Repeating a user’s instruction within the same prompt can dramatically increase the correctness of large language model outputs. Recent research demonstrates accuracy gains of up to 76 percentage points on fast, non‑reasoning models, with no extra latency or cost, offering a simple, zero‑cost optimization for developers.
What the Study Tested
Models and Benchmarks
The experiment evaluated seven popular LLMs, including Gemini 2.0 Flash, Gemini Flash Lite, GPT‑4o, GPT‑4o‑mini, Claude 3 Haiku, Claude 3.7 Sonnet, and DeepSeek V3. Each model was run through ten benchmark suites covering a range of tasks.
- ARC
- OpenBookQA
- GSM8K
- MMLU‑Pro
- MATH
- NameIndex (custom)
- MiddleMatch (custom)
How Repeating Prompts Improves Accuracy
Transformer‑based causal models generate tokens left‑to‑right, so a single appearance of the question may be far from the initial instruction in the token stream. By copying the entire prompt a second time, the question reappears later, giving the model a second chance to align the instruction with the query. This “reinforcement” effect boosts answer quality without altering model internals.
Why Non‑Reasoning Models Benefit Most
Non‑reasoning models prioritize speed and lack internal chain‑of‑thought processing. They do not naturally restate the problem, so external repetition provides the missing rehearsal step. In contrast, reasoning‑oriented models already generate internal rephrases, making additional prompt copies largely redundant.
Practical Implications for Developers
Implementing the technique is straightforward: duplicate the user’s request in the prompt payload. Because the token count only doubles the original text, API usage fees and inference latency remain essentially unchanged. This makes the method ideal for high‑throughput applications such as customer support, data extraction, and real‑time recommendation.

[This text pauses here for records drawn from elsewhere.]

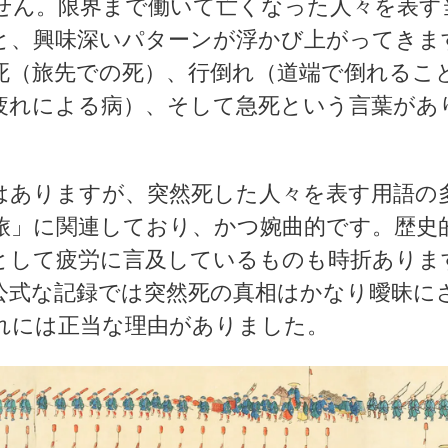
せん。限界まで働いて亡くなった人々を表す
と、興味深いパターンが浮かび上がってきま
死
（旅先での死）、
行倒れ
（道端で倒れるこ
疲れによる病）、そして
急死
という言葉があ
はありますが、突然死した人々を表す用語の
旅」に関連しており、かつ婉曲的です。歴史
として
疲労
に言及しているものも時折ありま
公式な記録では突然死の真相はかなり曖昧に
れには正当な理由がありました。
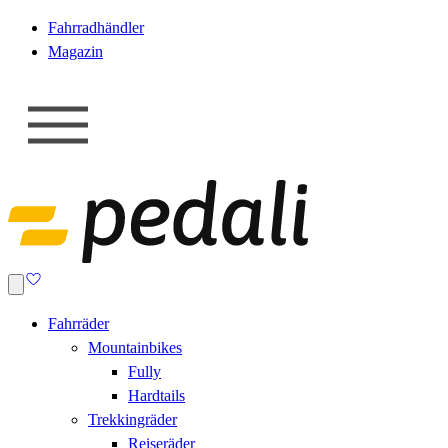
Fahrradhändler
Magazin
Fahrräder
Mountainbikes
Fully
Hardtails
Trekkingräder
Reiseräder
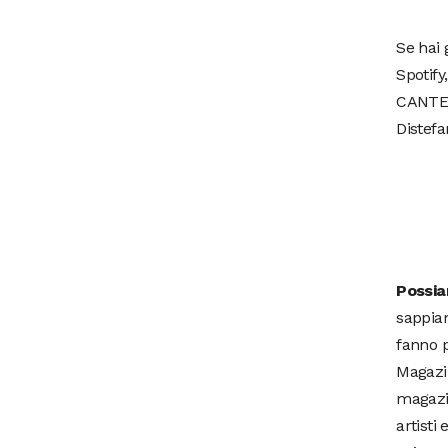
Se hai 
Spotify
CANTE
Distefa
Possia
sappiam
fanno p
Magazin
magazin
artisti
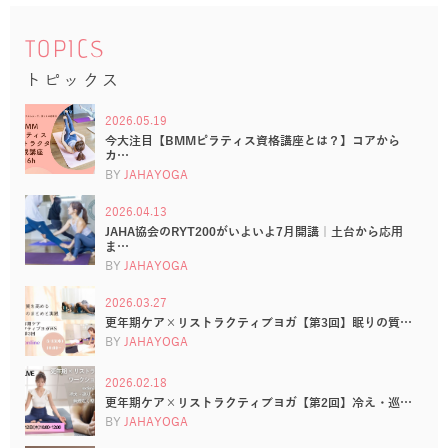
TOPICS
トピックス
2026.05.19
今大注目【BMMピラティス資格講座とは？】コアから
カ…
BY
JAHAYOGA
2026.04.13
JAHA協会のRYT200がいよいよ7月開講｜土台から応用
ま…
BY
JAHAYOGA
2026.03.27
更年期ケア×リストラクティブヨガ【第3回】眠りの質…
BY
JAHAYOGA
2026.02.18
更年期ケア×リストラクティブヨガ【第2回】冷え・巡…
BY
JAHAYOGA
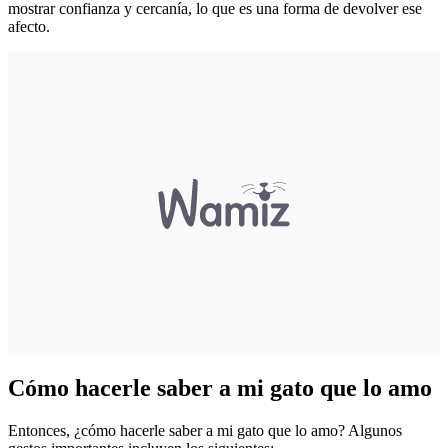
mostrar confianza y cercanía, lo que es una forma de devolver ese
afecto.
Cómo hacerle saber a mi gato que lo amo
Entonces, ¿cómo hacerle saber a mi gato que lo amo? Algunos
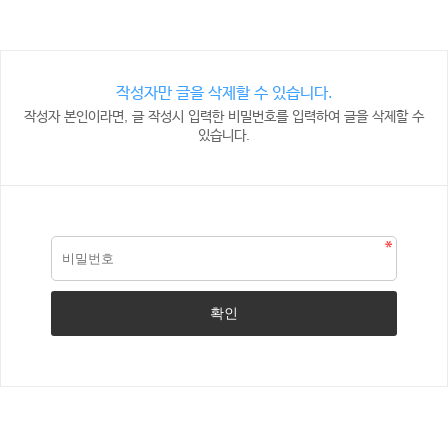
작성자만 글을 삭제할 수 있습니다.
작성자 본인이라면, 글 작성시 입력한 비밀번호를 입력하여 글을 삭제할 수
있습니다.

Limitations and Future Directions
The observed gains apply primarily to non‑reasoning models and tasks that can be answered directly from the prompt. Complex multi‑turn dialogues or deep reasoning challenges may not see the same improvement. Ongoing research will explore how other prompt‑structuring tricks—such as delimiters or JSON formatting—interact with repetition.
Bottom Line
In a landscape where model upgrades often require substantial compute, a simple copy‑paste of the prompt can lift accuracy by up to 76 points. Repeating the prompt twice offers a cost‑free, low‑effort boost that developers can adopt immediately to extract more performance from existing LLM deployments.